## REQUIRED WORK
Tally the lines below that contain the word "TARİFİ". Only the number should be returned.

## DATA SHOWN

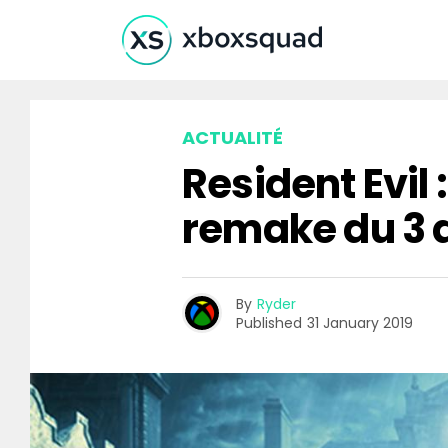
ACTUALITÉ
Resident Evil 
remake du 3 dé
By
Ryder
Published
31 January 2019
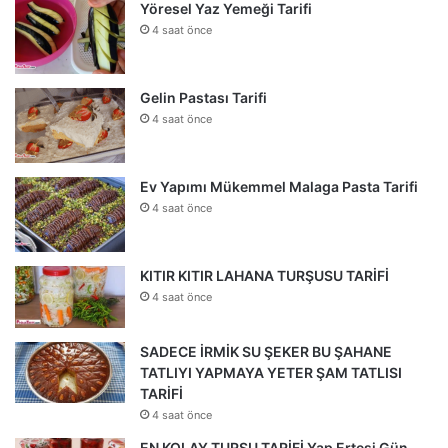
Yöresel Yaz Yemeği Tarifi
4 saat önce
Gelin Pastası Tarifi
4 saat önce
Ev Yapımı Mükemmel Malaga Pasta Tarifi
4 saat önce
KITIR KITIR LAHANA TURŞUSU TARİFİ
4 saat önce
SADECE İRMİK SU ŞEKER BU ŞAHANE
TATLIYI YAPMAYA YETER ŞAM TATLISI
TARİFİ
4 saat önce
EN KOLAY TURŞU TARİFİ Yap Ertesi Gün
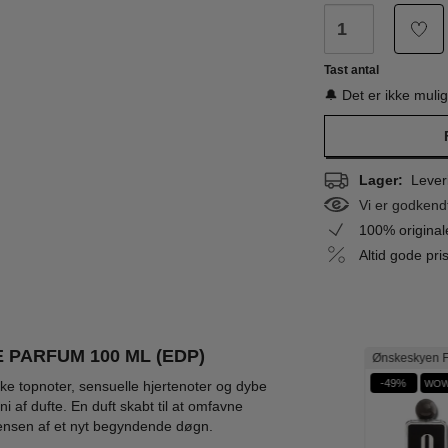
Tast antal
🔔 Det er ikke muli
Lager:
Leveri
Vi er godkend
100% origina
Altid gode pr
 PARFUM 100 ML (EDP)
Ønskeskyen F
%
-51%
-19%
-49%
WOW
ske topnoter, sensuelle hjertenoter og dybe
af dufte. En duft skabt til at omfavne
sensen af et nyt begyndende døgn.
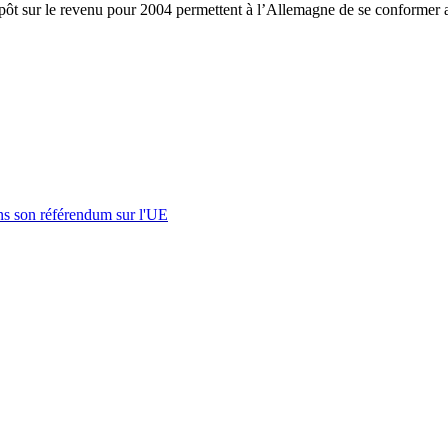
pôt sur le revenu pour 2004 permettent à l’Allemagne de se conformer a
s son référendum sur l'UE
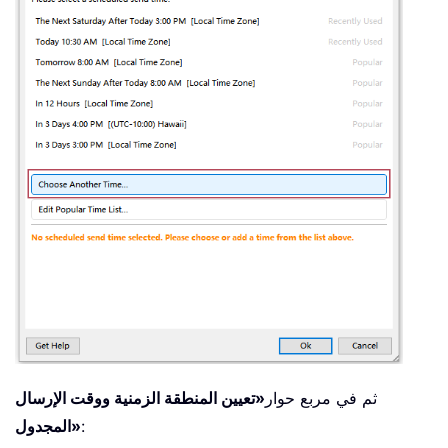
ثم في مربع حوار
«تعيين المنطقة الزمنية ووقت الإرسال
:
المجدول»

## WORKED SOLUTION
3